EXCLUSIVE: General Atomics is secretly flying a new, heavily armed drone – Breaking Defense

A new General Atomics drone prototype, whose existence was first reported by Breaking Defense, shares common DNA with the extended range MQ-1 Gray Eagle pictured here. (General Atomics)

DUBAI: General Atomics has built and flown a prototype of a deadly new drone with significantly more firepower than the US military’s current unmanned aircraft inventory, including the capability to launch a whopping 16 Hellfire missiles.

The unmanned aerial system — whose existence has not been previously been reported — made its first flight this summer at the company’s Desert Horizon test grounds in the Mohave Desert, two sources with knowledge of the program told Breaking Defense.

General Atomics spokesman C. Mark Brinkley declined to comment on this story.

The new drone, which was funded with internal investment funds, features key enhancements meant to make it more suitable to operate in austere conditions. It needs less than 800 feet to take off or land the aircraft, making it possible to launch and recover it from rough airfields, dirt roads, dry riverbeds, or possibly even onboard ships, one source said.
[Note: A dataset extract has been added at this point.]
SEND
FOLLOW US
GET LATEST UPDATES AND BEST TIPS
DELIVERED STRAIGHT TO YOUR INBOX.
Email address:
Its maximum payload of 16 Hellfire missiles is double the MQ-1C Grey Eagle’s Hellfire loadout, and four times as much as the typical number carried by the MQ-9 Reaper.
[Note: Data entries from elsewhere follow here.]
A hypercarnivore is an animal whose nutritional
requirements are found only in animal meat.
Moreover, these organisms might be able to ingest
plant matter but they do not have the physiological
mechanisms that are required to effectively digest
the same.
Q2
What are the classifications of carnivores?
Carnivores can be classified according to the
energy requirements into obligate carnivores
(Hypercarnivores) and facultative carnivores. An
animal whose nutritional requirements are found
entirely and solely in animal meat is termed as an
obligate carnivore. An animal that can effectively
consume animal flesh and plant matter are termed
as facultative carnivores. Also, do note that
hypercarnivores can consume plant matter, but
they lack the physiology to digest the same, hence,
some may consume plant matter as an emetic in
The new drone’s design borrows heavily from the extended range version of the MQ-1C Gray Eagle, the sources said, but has noticeably longer wings. It also features avionics and other capabilities — like automated takeoff and landing — taken from other General Atomics platforms.

A source acknowledged that arming the aircraft with a full load of 16 Hellfires will take a toll on the aircraft’s endurance, while cutting down on space, power and cooling for sensors or other mission systems. However, the company believes that shortfall is overcome by the drone’s ability take off closer to a conflict and quickly launch some of its missiles, thus dropping weight from the aircraft and lengthening the time it can stay in the air.

“If you can take off from anywhere and rapidly reload, it changes your endurance,” the source said. “As you’re unloading ordinance, you actually are extending your time [on station].”

The name and designation of the new drone have not been disclosed, but General Atomics intends to roll out photos and specifications of the system by the end of the year, the sources said.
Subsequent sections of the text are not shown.